Triage, investigate, and remediate incidences in the Problems app

Quickly triaging, investigating, and remediating incoming incidences is the core challenge for operations teams. Problems Problems app - new supports them by automatically analyzing complex incidences, collecting all the context, and presenting the root cause and impact within a consistent view.

Problems Problems app - new, backed by data from Grail and Davis® AI analysis, helps operational and site reliability teams reduce the mean time to repair (MTTR) by presenting every aspect of the incident.

Aim and context

This guide shows you how to use Problems Problems app - new to triage detected problems and investigate their root cause and impact.

Target audience

This guide is written for:

  • Operations engineers
  • Pipeline engineers
  • Systems engineers
  • Site reliability engineers (SREs)
  • Build automation engineers

Prerequisites

You need to install Problems Problems app - new from Dynatrace Hub.

  1. In Dynatrace Hub, select Problems Problems app - new.
  2. Select Install.

Investigate and remediate active problems

Step 1 Set focus and triage

By default, Problems Problems app - new shows:

  • A feed of all problems in the last 2 hours.
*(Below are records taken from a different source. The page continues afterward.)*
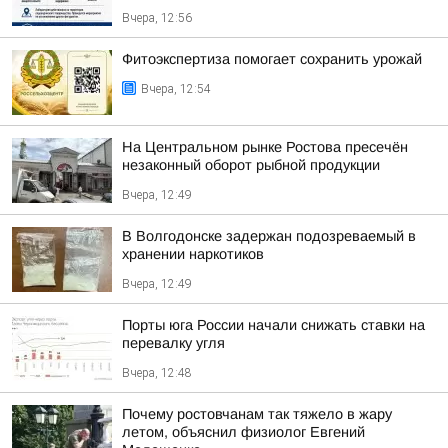
Вчера, 12:56
Фитоэкспертиза помогает сохранить урожай
Вчера, 12:54
На Центральном рынке Ростова пресечён
незаконный оборот рыбной продукции
Вчера, 12:49
В Волгодонске задержан подозреваемый в
хранении наркотиков
Вчера, 12:49
Порты юга России начали снижать ставки на
перевалку угля
Вчера, 12:48
Почему ростовчанам так тяжело в жару
летом, объяснил физиолог Евгений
To help operation teams spot open problems regardless of which filter is set, open problems remain on top of the feed no matter how long they are open.
  • A problem chart at the top visualizes any abnormality with a high number of problems in the past. Select a peak on the chart to drill into it and investigate further.

Problems app - problem feed view

Filtering

To focus on your domain and triage problems that affect it, set filters. The two most common filters—Status and Category–have selectable settings to the left of the table for quick access. To set other filters, use the filter bar above the table.

  • Status—Can be Active or Closed.
    • If this is not set, all problems (active or closed) are listed.
    • If you select a status in the controls on the left, the corresponding filter is also displayed in the filter bar.
  • Category—Indicates the nature of the incident, such as slowdowns, errors, resource-related issues, or availability incidences.
    • If you select one or more categories in the controls on the left, the corresponding filters are also displayed in the filter bar.

Filtering with the filter bar allows you to focus your feed on problems based on multiple criteria, such as status, number of affected entities, root cause entity, and more. Place your cursor in the input field to see all the available options. By default, filtering criteria are combined by the AND logic. For each criterion, Davis provides a list of suggested values, based on your problem feed.

For example, to see problems that are raised due to an increase of JavaScript errors and that persist for longer than 1 hour, use the following filter criteria:

  • Status=ACTIVE
  • Duration>1h
  • Category=Error
  • Name=JavaScript error rate increase

The problem filter bar supports Boolean logic filters. This allows you to combine AND and OR criteria and create complex filters using parentheses to group Boolean terms. You can see a Boolean logic filter statement within the Problems app in the example below.

Powerful Boolean Filters within the Problems Filter Bar

Leverage predefined Team Segments to increase operational productivity

Segments are predefined filters used for quickly filtering the data to include only the relevant entries. In the context of Problems Problems app - new, you or your team can utilize a predefined set of team-specific segments to filter your problem tables instead of having to create your own problem filters.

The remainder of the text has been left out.